TBMM’de Çözüm süreci ve son dönemde ‘Öcalan’ın açıklamaları’ diye bir kısım medyada yer alan haberlere ilişkin Sırrı Süreyye Önder, HDP Grup Başkanvekilleri Pervin Buldan ve İdris Baluken’le birlikte bir basın toplantısı düzenledi. Bu tür haberciliği TRT’nin bir dönemine damgasını vuran ‘Ertürk Yöndem’ haberciliğine benzeten Önder, “Bunlar 90’lı yılların propaganda yöntemi. Kardeşim bu müzakereler silahların bırakılması için yürütülen müzakerelerdi. Bu yapı, ‘bırak’ demekle bıraksaydı 50 kere bırakırdı” dedi.
İzleme heyeti oluşturulsaydı müzakere sürecine geçilebileceğini savunan Önder, “Müzakere esastır. Anayasa müzakere sürecinde oluşacak mutabakatlar üzerine kurulacak. Müzakere esastır, oradan varılacak uzlaşmalar da yeni anayasanın temel taşıyıcı kolanları olmalıdır” diye konuştu. Önder, “Meseleyi yeni Anayasa’yla ele alacağız demek dalga geçmek ve bilinmez bir geleceğe ötelemek anlamına gelir” ifadelerini kullandı.
Önder bir gazetecinin, İmralı ziyaretine izin verilmeyeceğine ilişkin sorusuna, “İmralı’ya izin vermeyeceklermiş, yazık ederler. Buna kimsenin hakkı olduğunu düşünmüyoruz. Elimizde müzakere gibi kıymetli bir zemin varken, henüz bunun koşulları ortadan kalkmamışken bunu hükümet içtenlikli bir uyarı olarak değerlendirmelidir” yanıtı verdi.

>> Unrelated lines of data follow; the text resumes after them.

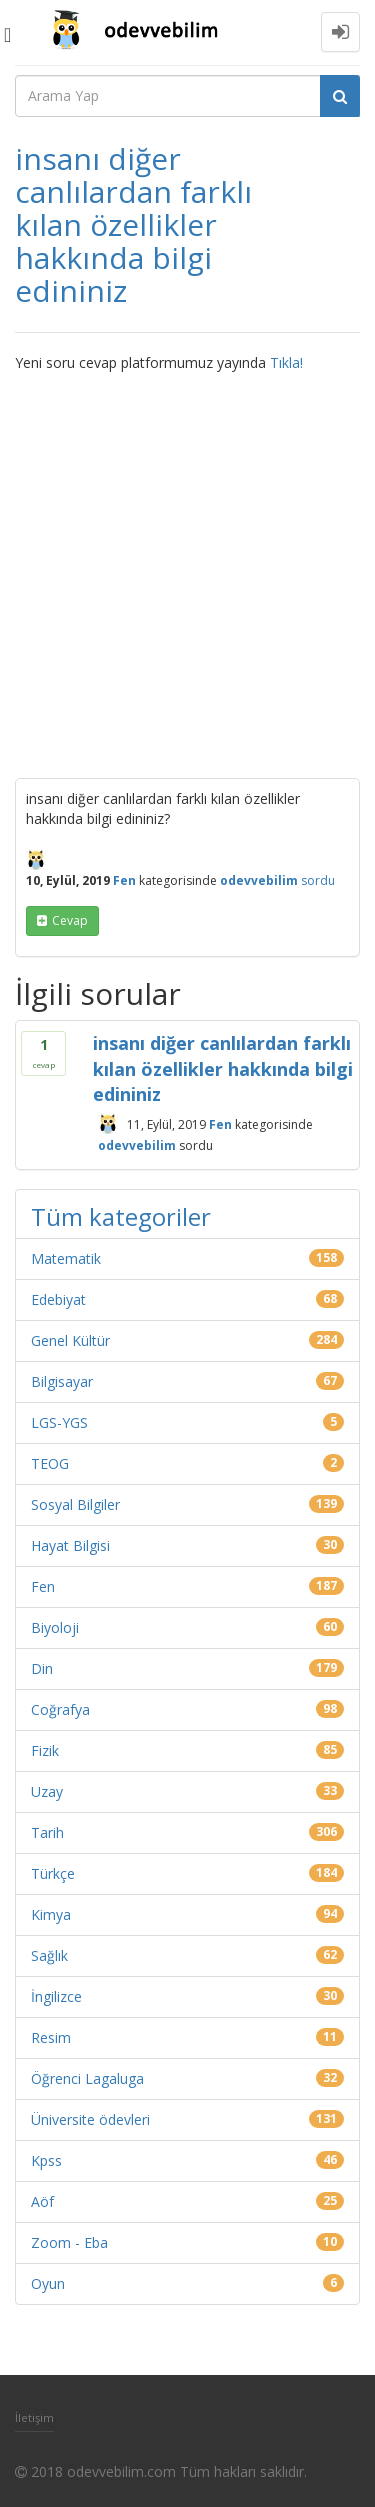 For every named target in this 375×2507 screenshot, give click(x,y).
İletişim (34, 2417)
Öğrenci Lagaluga (87, 2078)
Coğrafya (60, 1709)
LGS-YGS (59, 1422)
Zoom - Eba (69, 2242)
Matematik (66, 1258)
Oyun (48, 2283)
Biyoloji (55, 1627)
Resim (51, 2037)
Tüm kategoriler (121, 1216)
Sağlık (49, 1955)
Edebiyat (58, 1299)
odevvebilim (137, 1145)
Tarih (47, 1832)
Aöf (42, 2201)
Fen (124, 880)
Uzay (47, 1791)
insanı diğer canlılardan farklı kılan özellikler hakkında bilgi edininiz (223, 1068)
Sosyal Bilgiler (75, 1504)
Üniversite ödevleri (90, 2119)
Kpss (46, 2160)
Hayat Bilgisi (70, 1545)
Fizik (45, 1750)
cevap (70, 920)
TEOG (50, 1463)
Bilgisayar (62, 1381)
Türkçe (53, 1873)
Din (42, 1668)
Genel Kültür (70, 1340)
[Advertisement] (187, 570)
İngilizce (56, 1996)
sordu (318, 880)
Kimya (51, 1914)
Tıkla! (286, 362) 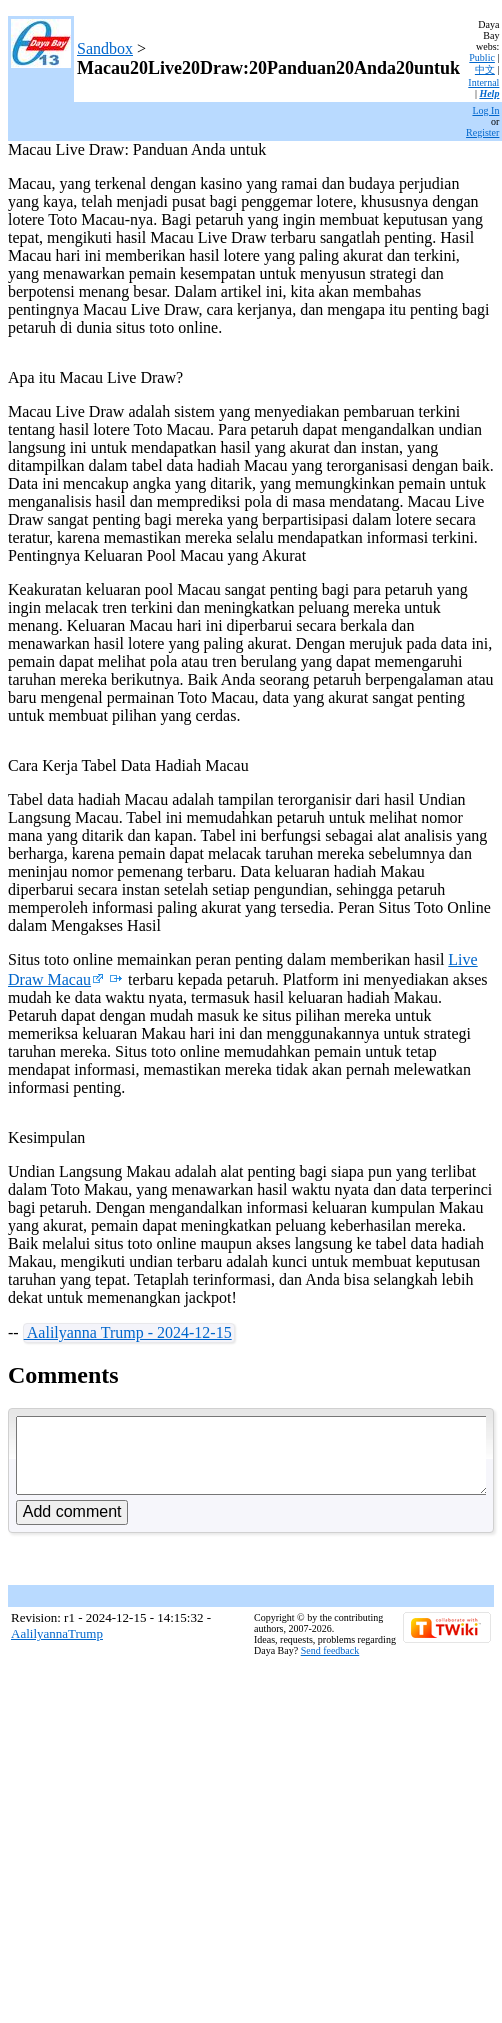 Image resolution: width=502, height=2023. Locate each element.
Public (482, 57)
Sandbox (105, 48)
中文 (485, 69)
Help (489, 93)
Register (482, 132)
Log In (485, 110)
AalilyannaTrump (57, 1648)
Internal (483, 82)
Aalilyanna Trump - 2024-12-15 (128, 1332)
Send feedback (330, 1665) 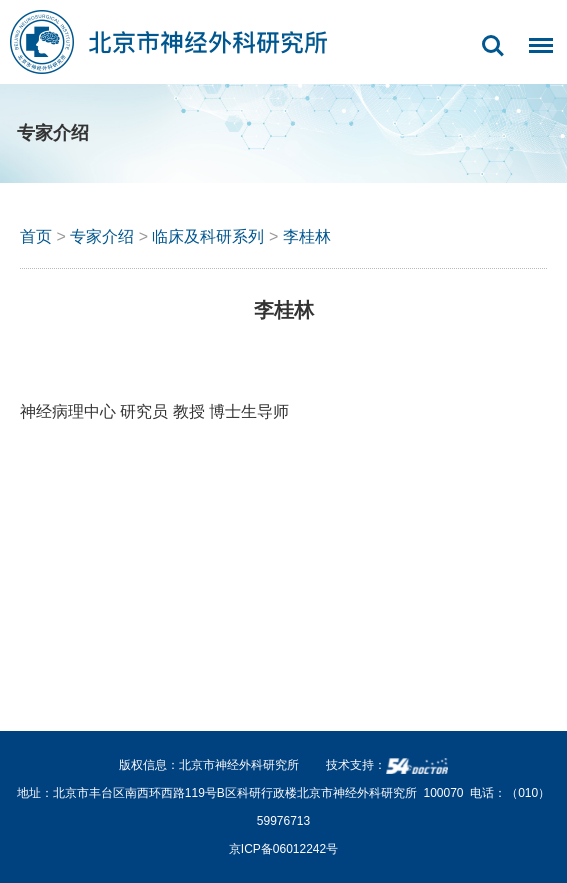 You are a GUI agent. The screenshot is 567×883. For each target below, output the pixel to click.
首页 (36, 236)
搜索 (493, 46)
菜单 (536, 56)
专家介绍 (102, 236)
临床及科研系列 (208, 236)
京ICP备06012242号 (283, 849)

Öcalan’la haberleşip haberleşilmediği sorusuna da; “Yalnızca yanındaki arkadaşların görüşçülerinden, mektupçulardan izlendiğimiz bilgiler var. Bir algı operasyonu gündemde. Basın bu kadar kelepçelenmemiş olsaydı. Madem İmralı Heyeti’ne de güvenmiyorsunuz; 5-10 tane gazeteci gitsin, gönderin. Desin ki ‘İmralı Heyeti ne kadar berbat bir heyet’. Ne bunu soracak medya özgürlüğü kaldı, ne de devlet anlayışı” diye konuştu.
Önder’in gazetecilerin AB’den Anayasa ve çözüm sürecine ilişkin sorularına verdiği yanıtlar ise şöyle:
“AB'nin İlerleme Raporlarındaki şerhlere ihtiyacımız yok. Bu ülke kendi olanakları içinde kendi yapılarıyla kendi muhataplıklarıyla bu meseleyi çözebilir. Bu defalarca taraflarca deklere edilmiş bir şeydi. Uluslararası kamuoyu ve kurumların bu konudaki işaretleri bir gerçekliğe tekabül ediyor. Ama imkân kendi ellerimizdedir.

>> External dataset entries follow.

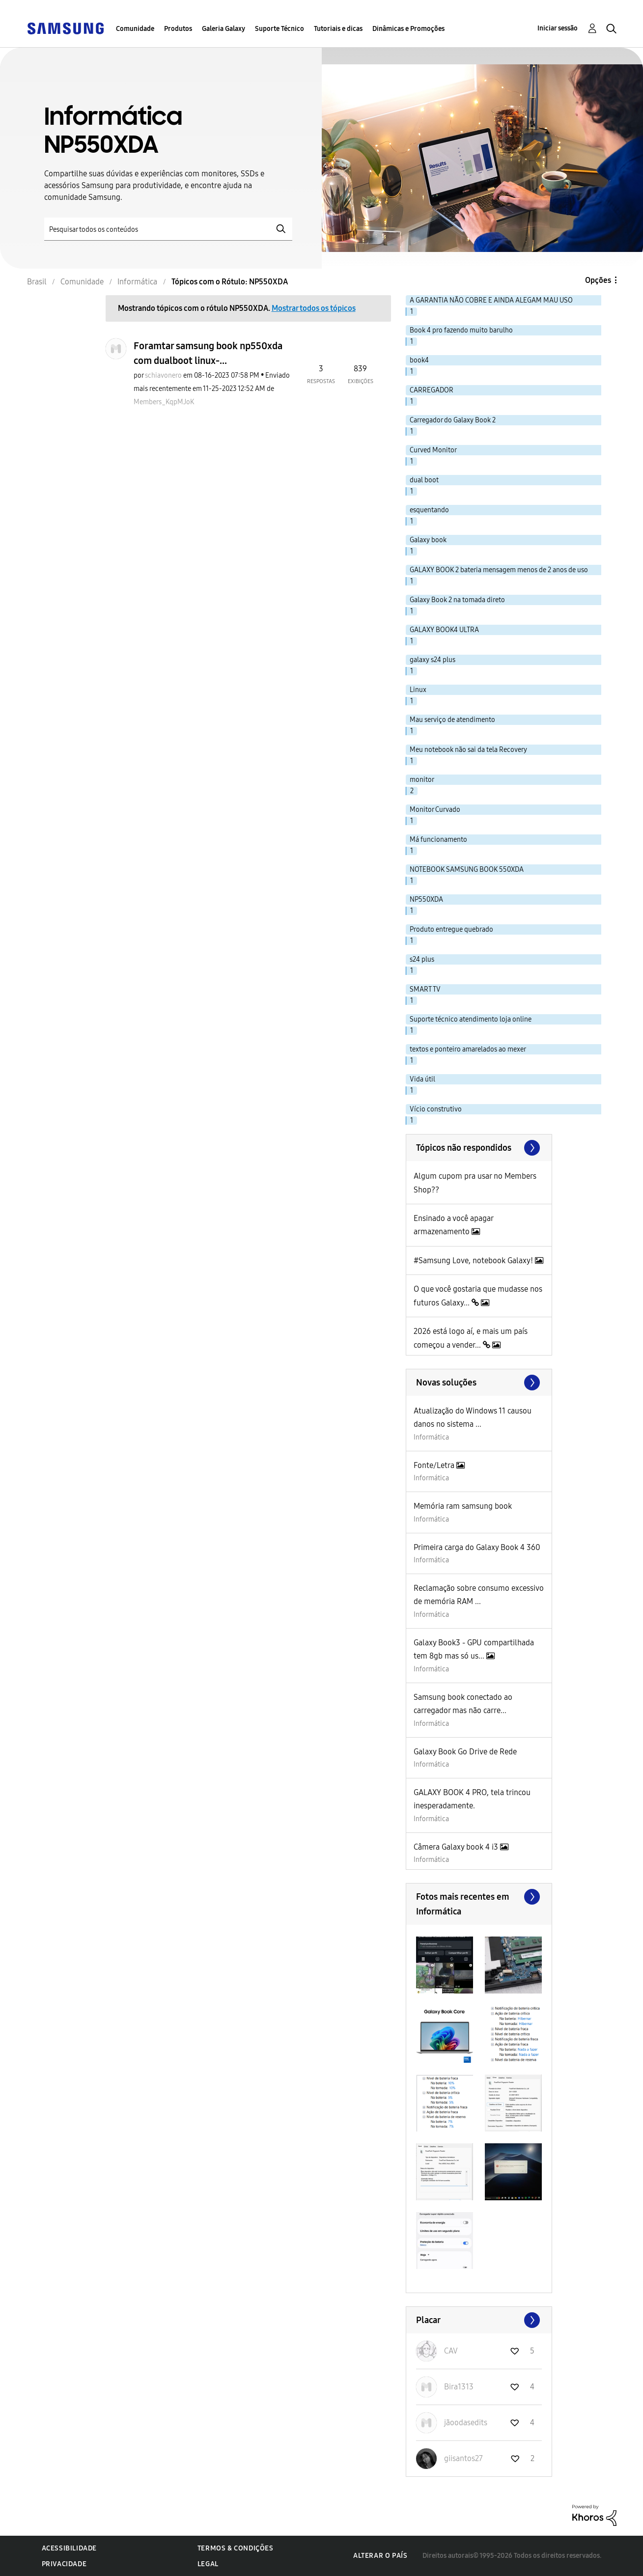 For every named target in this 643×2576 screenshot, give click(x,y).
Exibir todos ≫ (479, 1148)
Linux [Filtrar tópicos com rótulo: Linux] (418, 690)
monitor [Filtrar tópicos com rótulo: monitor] (422, 780)
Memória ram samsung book (463, 1506)
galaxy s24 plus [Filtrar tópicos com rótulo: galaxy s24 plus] (432, 660)
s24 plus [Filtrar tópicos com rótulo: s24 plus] (422, 959)
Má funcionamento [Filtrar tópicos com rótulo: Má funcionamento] (438, 839)
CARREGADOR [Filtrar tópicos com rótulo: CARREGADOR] (431, 390)
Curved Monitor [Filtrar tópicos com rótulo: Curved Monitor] (433, 450)
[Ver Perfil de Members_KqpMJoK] (164, 402)
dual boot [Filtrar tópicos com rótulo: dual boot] (424, 480)
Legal (208, 2564)
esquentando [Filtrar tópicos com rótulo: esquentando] (429, 510)
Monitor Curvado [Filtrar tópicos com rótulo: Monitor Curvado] (435, 809)
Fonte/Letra (435, 1465)
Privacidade (64, 2564)
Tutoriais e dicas (338, 29)
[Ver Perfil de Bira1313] (459, 2386)
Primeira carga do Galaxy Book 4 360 (477, 1547)
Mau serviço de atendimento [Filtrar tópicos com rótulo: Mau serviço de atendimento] (452, 720)
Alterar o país (380, 2555)
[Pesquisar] (168, 229)
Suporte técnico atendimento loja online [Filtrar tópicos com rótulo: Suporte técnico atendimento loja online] (470, 1019)
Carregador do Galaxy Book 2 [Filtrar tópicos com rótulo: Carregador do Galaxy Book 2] (453, 420)
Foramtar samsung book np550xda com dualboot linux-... (208, 353)
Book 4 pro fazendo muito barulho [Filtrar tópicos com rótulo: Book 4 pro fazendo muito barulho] (461, 330)
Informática (431, 1437)
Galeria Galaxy (223, 29)
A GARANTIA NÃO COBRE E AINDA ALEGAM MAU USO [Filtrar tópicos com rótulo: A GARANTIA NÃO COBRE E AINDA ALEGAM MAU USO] (491, 300)
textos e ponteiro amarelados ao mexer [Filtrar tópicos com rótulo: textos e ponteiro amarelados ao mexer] (468, 1049)
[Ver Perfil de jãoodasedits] (465, 2422)
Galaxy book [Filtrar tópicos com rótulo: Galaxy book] (428, 540)
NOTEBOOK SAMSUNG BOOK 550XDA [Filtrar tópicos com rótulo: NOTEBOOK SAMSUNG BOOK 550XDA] (467, 869)
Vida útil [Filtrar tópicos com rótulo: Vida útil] (422, 1079)
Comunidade (135, 29)
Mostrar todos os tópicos (314, 308)
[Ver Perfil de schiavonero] (163, 375)
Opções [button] (598, 280)
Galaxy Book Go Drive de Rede (465, 1751)
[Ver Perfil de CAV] (451, 2350)
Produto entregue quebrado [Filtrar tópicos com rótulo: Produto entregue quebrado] (451, 929)
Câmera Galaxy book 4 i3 (457, 1847)
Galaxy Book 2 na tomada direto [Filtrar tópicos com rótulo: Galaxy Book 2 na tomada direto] (457, 600)
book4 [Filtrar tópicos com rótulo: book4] (419, 360)
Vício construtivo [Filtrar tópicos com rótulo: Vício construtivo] (436, 1109)
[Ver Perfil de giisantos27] (463, 2458)
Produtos (178, 29)
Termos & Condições (235, 2548)
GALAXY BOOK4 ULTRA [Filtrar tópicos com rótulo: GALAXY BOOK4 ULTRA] (444, 630)
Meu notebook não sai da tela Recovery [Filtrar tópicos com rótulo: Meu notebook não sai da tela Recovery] (468, 750)
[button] (444, 1965)
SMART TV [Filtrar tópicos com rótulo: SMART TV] (425, 989)
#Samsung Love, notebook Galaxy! (474, 1260)
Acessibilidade (69, 2548)
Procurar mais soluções (479, 1382)
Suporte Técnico (279, 29)
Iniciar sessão (557, 28)
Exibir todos (479, 1897)
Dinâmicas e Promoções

Yeni anayasa çözüm sürecinin bir ardılıdır. Öyle olmak durumundaydı. Çözüm süreci yeni Anayasa’nın bir parçası değildir. Bugüne kadar yürütülen süreç bir diyalog süreceydi. Müzakere özelliğini kazanması için izleme heyetiyle birlikte yürüyecek müzakerelerle kayma olacaktı. Cumhurbaşkanı tarafından itibarsızlaştırıldı. Buna en açık tepki hükümetin kendi içerisinden geldi. Müzakere esastır. Anayasa müzakere sürecinde oluşacak mutabakatlar üzerine kurulacak.
Müzakere esastır, oradan varılacak uzlaşmalar da yeni Anayasanın temel taşıyıcı kolanları olmalıdır.
Basın özgürlüğü konusundaki sözleri, buradaki bütün basın mensubu arkadaşlara teslim ediyorum. Cumhuriyet dönemi boyunca iktidarlar kendilerine yakın medyayı ve TRT’yi etki altına alarak diğer partiler aleyhine adaletsiz bir şekilde kullanmışlardı. İktidar mensuplarının konuşmalarını daha uzun diğerlerini daha kısa vermek şeklinde. Bu dönem tarafgirlik taçlandı. Hükümet mensuplarının susmalarını da verdiler. Biz hiçbir TV kanalında olmadık.
HDP başından itibaren barış talep eden bütün çalışmalarını buna göre şekillendiren bir siyasal anlayıştır. Bizim herhangi bir şeyi beklememize gerek yok. Bugün de o noktadayız. Bütün itibarsızlaştırma çabalarına karşın yaptığımız çağrılar buna tanıktır. Barış için herhangi bir siyasal hesap gündemimizde olamaz.”